When their job is on the line, drivers quickly compromise on safety precautions. For this reason, many semi-trucks are seen speeding down a rainy freeway. Whether this is the result of driver carelessness or poor training, truck drivers or trucking companies should be held liable for injuries incurred from irresponsible speeds in unsafe weather conditions. Failing to maintain a safe following distance for trucks puts everyone on the road at risk.
Truck Drivers Need to Be Aware of All Potential Hazards on the Road
Trained commercial drivers are not only given clear guidelines to follow for a safe following distance for trucks. They are also informed of all factors that may cause an accident and are expected to self-monitor all of those potential dangers while operating their vehicle.
Expectations of truck drivers include:
- Keeping to the safe distance rule: Drivers must allow at least one second for every 10 feet of difference when traveling under 40mph. If going over 40mph, drivers are supposed to allow for an additional second per 10 feet.
- Consideration of their load size: Depending on the weight they are carrying, truck drivers should allow for extra space between cars if their load will hinder their stopping abilities.

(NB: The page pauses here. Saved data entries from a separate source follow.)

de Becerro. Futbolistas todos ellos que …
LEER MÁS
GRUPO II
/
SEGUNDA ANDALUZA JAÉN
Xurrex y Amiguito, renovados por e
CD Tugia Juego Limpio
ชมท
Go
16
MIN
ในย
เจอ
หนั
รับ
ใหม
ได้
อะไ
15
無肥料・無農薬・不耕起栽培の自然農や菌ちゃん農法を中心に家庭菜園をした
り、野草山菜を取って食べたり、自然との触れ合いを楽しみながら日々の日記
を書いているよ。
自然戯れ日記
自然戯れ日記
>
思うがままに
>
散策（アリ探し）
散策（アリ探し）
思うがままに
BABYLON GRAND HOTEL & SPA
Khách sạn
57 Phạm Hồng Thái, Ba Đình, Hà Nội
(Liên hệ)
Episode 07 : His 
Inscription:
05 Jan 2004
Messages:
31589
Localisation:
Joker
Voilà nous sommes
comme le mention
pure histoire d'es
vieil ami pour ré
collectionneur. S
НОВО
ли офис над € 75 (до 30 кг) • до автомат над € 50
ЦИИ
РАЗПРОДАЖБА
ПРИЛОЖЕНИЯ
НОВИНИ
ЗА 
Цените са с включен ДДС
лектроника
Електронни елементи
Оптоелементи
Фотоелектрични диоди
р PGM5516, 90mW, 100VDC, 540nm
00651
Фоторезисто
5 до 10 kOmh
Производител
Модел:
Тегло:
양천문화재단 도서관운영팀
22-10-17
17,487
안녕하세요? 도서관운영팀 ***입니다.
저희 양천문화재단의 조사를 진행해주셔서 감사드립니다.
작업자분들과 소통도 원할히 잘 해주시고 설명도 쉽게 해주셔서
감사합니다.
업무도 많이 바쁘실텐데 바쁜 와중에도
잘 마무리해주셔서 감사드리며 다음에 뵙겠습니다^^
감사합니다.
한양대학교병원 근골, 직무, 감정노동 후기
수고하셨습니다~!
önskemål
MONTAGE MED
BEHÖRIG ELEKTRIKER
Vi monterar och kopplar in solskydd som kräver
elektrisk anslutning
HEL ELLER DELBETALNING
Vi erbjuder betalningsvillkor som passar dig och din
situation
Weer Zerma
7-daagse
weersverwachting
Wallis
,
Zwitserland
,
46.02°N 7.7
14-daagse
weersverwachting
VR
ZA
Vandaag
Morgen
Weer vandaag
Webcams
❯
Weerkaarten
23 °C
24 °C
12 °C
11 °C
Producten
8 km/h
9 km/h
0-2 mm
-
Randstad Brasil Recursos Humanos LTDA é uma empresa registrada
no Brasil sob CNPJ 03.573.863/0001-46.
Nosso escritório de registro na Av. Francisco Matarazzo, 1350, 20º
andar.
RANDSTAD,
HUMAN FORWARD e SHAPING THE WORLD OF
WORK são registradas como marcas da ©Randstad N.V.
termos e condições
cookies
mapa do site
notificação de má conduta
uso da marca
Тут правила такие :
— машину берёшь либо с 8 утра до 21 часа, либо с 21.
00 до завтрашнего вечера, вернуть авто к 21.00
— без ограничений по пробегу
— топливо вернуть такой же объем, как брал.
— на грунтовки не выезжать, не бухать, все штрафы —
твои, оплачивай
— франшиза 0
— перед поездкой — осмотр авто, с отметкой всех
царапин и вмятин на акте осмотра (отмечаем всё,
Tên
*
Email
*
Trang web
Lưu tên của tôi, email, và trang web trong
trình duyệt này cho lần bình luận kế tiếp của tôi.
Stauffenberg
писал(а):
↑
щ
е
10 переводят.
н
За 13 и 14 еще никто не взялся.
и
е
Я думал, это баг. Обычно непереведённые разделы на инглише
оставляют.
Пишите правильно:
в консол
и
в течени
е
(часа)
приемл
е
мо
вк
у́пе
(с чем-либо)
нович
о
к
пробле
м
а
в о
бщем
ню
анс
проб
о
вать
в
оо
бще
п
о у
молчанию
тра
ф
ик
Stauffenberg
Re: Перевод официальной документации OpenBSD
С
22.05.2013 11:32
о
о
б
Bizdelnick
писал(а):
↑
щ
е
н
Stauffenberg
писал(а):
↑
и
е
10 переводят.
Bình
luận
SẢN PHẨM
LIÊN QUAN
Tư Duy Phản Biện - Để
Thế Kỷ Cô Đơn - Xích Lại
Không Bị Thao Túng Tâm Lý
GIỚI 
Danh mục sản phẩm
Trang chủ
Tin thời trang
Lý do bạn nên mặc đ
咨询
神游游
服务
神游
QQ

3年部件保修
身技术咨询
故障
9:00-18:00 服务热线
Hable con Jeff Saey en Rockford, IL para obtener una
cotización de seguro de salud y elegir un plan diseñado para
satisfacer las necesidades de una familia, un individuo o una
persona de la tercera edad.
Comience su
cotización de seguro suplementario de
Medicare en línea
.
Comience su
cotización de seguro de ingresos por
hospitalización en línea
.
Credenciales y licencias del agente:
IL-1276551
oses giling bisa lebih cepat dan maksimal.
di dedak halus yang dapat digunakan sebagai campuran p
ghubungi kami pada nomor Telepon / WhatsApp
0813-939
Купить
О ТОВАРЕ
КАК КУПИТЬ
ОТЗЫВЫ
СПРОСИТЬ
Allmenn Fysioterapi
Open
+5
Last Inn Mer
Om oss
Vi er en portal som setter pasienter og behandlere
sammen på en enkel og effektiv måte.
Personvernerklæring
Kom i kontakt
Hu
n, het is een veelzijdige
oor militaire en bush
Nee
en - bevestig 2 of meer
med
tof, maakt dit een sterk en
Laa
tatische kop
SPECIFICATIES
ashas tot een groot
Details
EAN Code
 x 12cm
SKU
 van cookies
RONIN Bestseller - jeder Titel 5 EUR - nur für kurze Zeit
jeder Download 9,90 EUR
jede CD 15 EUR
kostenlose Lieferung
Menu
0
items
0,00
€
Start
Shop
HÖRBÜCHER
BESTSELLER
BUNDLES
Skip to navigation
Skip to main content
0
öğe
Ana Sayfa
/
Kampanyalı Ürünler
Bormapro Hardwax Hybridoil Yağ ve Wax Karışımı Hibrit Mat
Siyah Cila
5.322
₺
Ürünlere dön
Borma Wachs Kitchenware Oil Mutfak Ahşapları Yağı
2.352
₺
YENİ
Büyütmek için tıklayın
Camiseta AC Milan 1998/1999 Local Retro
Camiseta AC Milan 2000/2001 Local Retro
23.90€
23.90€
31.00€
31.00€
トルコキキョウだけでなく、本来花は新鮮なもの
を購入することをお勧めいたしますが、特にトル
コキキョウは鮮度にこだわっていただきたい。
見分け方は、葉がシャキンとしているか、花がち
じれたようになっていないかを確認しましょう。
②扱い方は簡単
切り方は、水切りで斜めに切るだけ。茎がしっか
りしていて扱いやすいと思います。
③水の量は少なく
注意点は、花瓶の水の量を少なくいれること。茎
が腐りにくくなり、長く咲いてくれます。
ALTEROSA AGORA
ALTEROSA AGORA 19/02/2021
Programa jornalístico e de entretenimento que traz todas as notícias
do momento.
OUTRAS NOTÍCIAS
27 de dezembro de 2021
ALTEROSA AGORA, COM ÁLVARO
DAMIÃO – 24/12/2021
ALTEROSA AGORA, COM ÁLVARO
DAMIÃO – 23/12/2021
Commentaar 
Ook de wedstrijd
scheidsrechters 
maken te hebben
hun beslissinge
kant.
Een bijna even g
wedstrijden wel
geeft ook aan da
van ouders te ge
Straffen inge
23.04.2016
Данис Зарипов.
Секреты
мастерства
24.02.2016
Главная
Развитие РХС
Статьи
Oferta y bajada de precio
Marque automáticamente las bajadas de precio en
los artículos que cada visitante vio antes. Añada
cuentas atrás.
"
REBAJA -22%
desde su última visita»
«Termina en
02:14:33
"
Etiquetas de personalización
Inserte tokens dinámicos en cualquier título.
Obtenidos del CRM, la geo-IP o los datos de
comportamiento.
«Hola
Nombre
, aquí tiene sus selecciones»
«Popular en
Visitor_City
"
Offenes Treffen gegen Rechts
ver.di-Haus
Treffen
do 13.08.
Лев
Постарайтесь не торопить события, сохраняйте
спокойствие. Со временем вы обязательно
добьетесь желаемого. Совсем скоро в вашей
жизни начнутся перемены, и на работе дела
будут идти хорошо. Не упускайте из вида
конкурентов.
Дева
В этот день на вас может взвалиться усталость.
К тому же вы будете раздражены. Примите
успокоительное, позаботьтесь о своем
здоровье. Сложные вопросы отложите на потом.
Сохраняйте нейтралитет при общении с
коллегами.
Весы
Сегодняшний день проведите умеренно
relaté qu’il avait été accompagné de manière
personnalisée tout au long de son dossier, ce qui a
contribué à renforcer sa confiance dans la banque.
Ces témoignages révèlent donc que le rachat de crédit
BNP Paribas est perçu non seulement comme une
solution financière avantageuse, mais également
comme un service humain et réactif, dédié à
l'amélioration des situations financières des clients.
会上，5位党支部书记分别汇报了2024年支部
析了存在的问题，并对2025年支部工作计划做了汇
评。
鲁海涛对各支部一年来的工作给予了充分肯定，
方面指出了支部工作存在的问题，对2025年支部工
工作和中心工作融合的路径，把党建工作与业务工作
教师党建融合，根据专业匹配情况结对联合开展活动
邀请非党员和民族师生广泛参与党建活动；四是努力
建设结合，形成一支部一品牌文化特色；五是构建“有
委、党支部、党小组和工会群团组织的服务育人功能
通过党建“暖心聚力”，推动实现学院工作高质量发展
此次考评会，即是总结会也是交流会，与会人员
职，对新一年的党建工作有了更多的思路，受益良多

- Allowing for human reaction time: It takes a considerable amount of time for us to see the closing distance, register that it is a potential danger, and then react to it. Drivers are supposed to be trained to allow extra time for human error.
- Monitoring their own fatigue: It is the responsibility of the commercial driver to pull over and rest if they feel too tired or too distracted to safely operate their vehicle.